An overview of some classification performance measures

Sanne · November 22, 2023, 8:33pm

I wanted to evaluate alternatives to AU ROC for classification evaluation and decided to structure my knowledge and findings in an overview. Maybe this is helpful to someone.

It is save to say that this overview will not be permanently stored in my head. If you feel ashamed from time to time for not having all this info readily available, my advise is don’t.

MCC seems like a good contender. I found an interesting article here.

What is your take?

f2harrell · November 22, 2023, 10:25pm

I disagree with every sentence in the paper’s abstract so I’m not a good one to ask

Sanne · November 24, 2023, 2:51pm

Yes, you make a great point. First of all this article might be badly written. Second, referring to my mind map, in this area things get messy very fast.
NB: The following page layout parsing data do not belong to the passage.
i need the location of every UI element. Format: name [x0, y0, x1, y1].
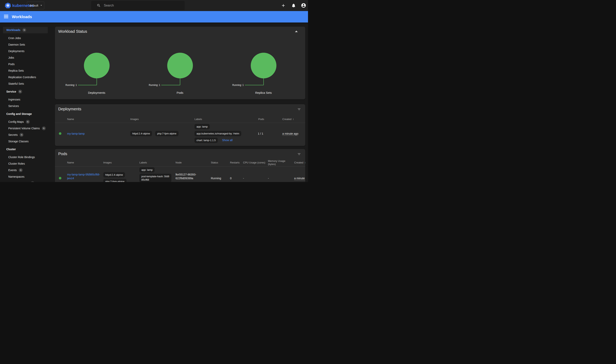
- sidebar-item-workloads[interactable]: WorkloadsN: [3, 27, 48, 33]
- sidebar-nav: WorkloadsN Cron Jobs Daemon Sets Deploym…: [0, 23, 51, 182]
- pods-title: Pods: [58, 152, 67, 156]
- sidebar-item-pods[interactable]: Pods: [0, 61, 51, 67]
- column-header-cpu-usage: CPU Usage (cores): [243, 161, 265, 164]
- workload-status-card: Workload Status Running: 1 Deployments R…: [55, 27, 305, 99]
- show-all-labels-link[interactable]: Show all: [222, 139, 233, 142]
- column-header-restarts: Restarts: [230, 161, 239, 164]
- sidebar-item-cluster-roles[interactable]: Cluster Roles: [0, 160, 51, 167]
- page-title: Workloads: [12, 11, 32, 23]
- node-cell: lke55127-86393-622f8d09399a: [175, 173, 199, 180]
- chart-connector-line: [97, 78, 97, 85]
- chart-annotation: Running: 1: [225, 84, 244, 86]
- search-bar: [91, 1, 184, 10]
- namespace-selector-value: default: [29, 2, 38, 9]
- sidebar-item-cron-jobs[interactable]: Cron Jobs: [0, 35, 51, 41]
- notifications-bell-icon[interactable]: [291, 3, 296, 8]
- filter-icon[interactable]: [297, 153, 301, 156]
- chart-connector-line: [78, 85, 97, 85]
- namespaced-badge: N: [42, 126, 46, 130]
- column-header-created-sort[interactable]: Created↑: [282, 118, 294, 121]
- pie-chart: [84, 53, 110, 78]
- created-cell: a minute ago: [282, 132, 298, 135]
- sidebar-section-service[interactable]: ServiceN: [0, 89, 51, 95]
- sidebar-item-storage-classes[interactable]: Storage Classes: [0, 138, 51, 145]
- column-header-name: Name: [67, 118, 74, 121]
- hamburger-menu-icon[interactable]: [4, 15, 8, 19]
- sidebar-item-stateful-sets[interactable]: Stateful Sets: [0, 80, 51, 87]
- replica-sets-status-chart: Running: 1 Replica Sets: [222, 53, 305, 78]
- sidebar-item-persistent-volume-claims[interactable]: Persistent Volume ClaimsN: [0, 125, 51, 132]
- namespaced-badge: N: [19, 168, 23, 172]
- pie-chart: [167, 53, 193, 78]
- chart-annotation: Running: 1: [142, 84, 160, 86]
- sidebar-item-services[interactable]: Services: [0, 103, 51, 109]
- sidebar-item-replica-sets[interactable]: Replica Sets: [0, 67, 51, 74]
- status-cell: Running: [211, 177, 221, 180]
- app-header: kubernetes default: [0, 0, 308, 11]
- image-chip: httpd:2.4-alpine: [130, 131, 152, 136]
- kubernetes-logo-icon[interactable]: [5, 2, 11, 9]
- chart-connector-line: [263, 78, 264, 85]
- column-header-memory-usage: Memory Usage (bytes): [268, 159, 288, 166]
- collapse-card-button[interactable]: [295, 31, 298, 32]
- column-header-images: Images: [103, 161, 112, 164]
- namespaced-badge: N: [22, 28, 26, 32]
- sidebar-item-jobs[interactable]: Jobs: [0, 54, 51, 61]
- cpu-usage-cell: -: [243, 177, 244, 180]
- label-chip: app: lamp: [139, 167, 155, 172]
- deployment-name-link[interactable]: my-lamp-lamp: [67, 132, 85, 135]
- table-divider: [55, 166, 305, 167]
- chart-annotation: Running: 1: [58, 84, 77, 86]
- sidebar-item-namespaces[interactable]: Namespaces: [0, 173, 51, 180]
- pods-card: Pods Name Images Labels Node Status Rest…: [55, 149, 305, 182]
- sidebar-item-ingresses[interactable]: Ingresses: [0, 96, 51, 103]
- chart-connector-line: [180, 78, 180, 85]
- image-chip: php:7-fpm-alpine: [155, 131, 179, 136]
- chevron-down-icon: [40, 5, 42, 6]
- sidebar-item-secrets[interactable]: SecretsN: [0, 132, 51, 138]
- sidebar-item-network-policies[interactable]: Network PoliciesN: [0, 180, 51, 182]
- chart-connector-line: [245, 85, 263, 85]
- filter-icon[interactable]: [297, 108, 301, 111]
- label-chip: chart: lamp-1.1.5: [195, 138, 218, 143]
- sidebar-item-cluster-role-bindings[interactable]: Cluster Role Bindings: [0, 154, 51, 160]
- chart-title: Pods: [138, 91, 222, 94]
- sidebar-item-events[interactable]: EventsN: [0, 167, 51, 173]
- namespace-selector[interactable]: default: [27, 1, 44, 9]
- status-ok-icon: [59, 177, 61, 180]
- deployments-status-chart: Running: 1 Deployments: [55, 53, 138, 78]
- created-cell: a minute ago: [294, 177, 305, 180]
- namespaced-badge: N: [26, 120, 30, 124]
- label-chip: app: lamp: [195, 124, 210, 129]
- sidebar-section-config-and-storage: Config and Storage: [0, 111, 51, 117]
- status-ok-icon: [59, 132, 61, 135]
- user-avatar-button[interactable]: [301, 3, 306, 8]
- label-chip: app.kubernetes.io/managed-by: Helm: [195, 131, 241, 136]
- pod-name-link[interactable]: my-lamp-lamp-5fd985cf68-jwvz4: [67, 173, 102, 180]
- workload-status-title: Workload Status: [58, 29, 87, 34]
- chart-title: Replica Sets: [222, 91, 305, 94]
- sidebar-item-config-maps[interactable]: Config MapsN: [0, 119, 51, 125]
- deployments-card: Deployments Name Images Labels Pods Crea…: [55, 104, 305, 146]
- namespaced-badge: N: [20, 133, 24, 137]
- sidebar-item-deployments[interactable]: Deployments: [0, 48, 51, 54]
- sort-ascending-icon: ↑: [293, 118, 294, 121]
- sidebar-item-daemon-sets[interactable]: Daemon Sets: [0, 41, 51, 48]
- search-icon: [97, 3, 101, 8]
- image-chip: php:7-fpm-alpine: [103, 179, 127, 182]
- pods-status-chart: Running: 1 Pods: [138, 53, 222, 78]
- add-resource-button[interactable]: [281, 3, 286, 8]
- namespaced-badge: N: [18, 90, 22, 93]
- column-header-created-sort[interactable]: Created↑: [294, 161, 305, 164]
- deployments-title: Deployments: [58, 107, 81, 111]
- column-header-images: Images: [130, 118, 139, 121]
- column-header-node: Node: [175, 161, 182, 164]
- image-chip: httpd:2.4-alpine: [103, 172, 125, 177]
- memory-usage-cell: -: [268, 177, 269, 180]
- sort-ascending-icon: ↑: [304, 161, 305, 164]
- search-input[interactable]: [104, 1, 181, 10]
- chart-connector-line: [161, 85, 180, 85]
- column-header-labels: Labels: [195, 118, 202, 121]
- column-header-labels: Labels: [139, 161, 147, 164]
- sidebar-item-replication-controllers[interactable]: Replication Controllers: [0, 74, 51, 80]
From a ML perspective there are heuristics for optimization using AU ROC, AU PRC or MCC. But then not every heuristic is clear, or easily translatable to the problem at hand.

Provided there is enough data, one can take a dataset, optimize for a measure and simply observe notable differences. Create and AUC, but perhaps a different tradeoff curve is more interesting for the problem at hand.

Sanne · November 24, 2023, 2:52pm

Added AU PRC.

f2harrell · November 24, 2023, 3:09pm

There is a gold standard objective function: the log likelihood function. For Bayesian modeling it is the log likelihood plus the log prior. Keep it simple.

Sanne · November 24, 2023, 3:34pm

Yes, this might be an ML thing solely. From an ML perspective optimizing for log loss renders different results than for example AU ROC.

From a statistical point of view I also find this awkward. Say a an algorithm has a log loss loss function. For hyper parameters tuning still AU ROC is used. It is like bending the loss function. This is more or less established practice.

Would you have an opinion on this from a statistical/generalisability point of view?

ralphstern · November 24, 2023, 9:38pm

For risk prediction models, it would be simpler to present the population risk distribution and its estimated parameters. This would be an alternative to the classification performance measures in the diagram. (Alternatives to the ROC curve AUC and C-statistic for Risk Prediction Models [2311.08559] Alternatives to the ROC Curve AUC and C-statistic for Risk Prediction Models). If a discrimination measure were desired, the coefficient of discrimination is simpler and more intuitive than the ROC curve AUC and C-statistic and is the same for any probability distribution: SD^2/(mean(1-mean)).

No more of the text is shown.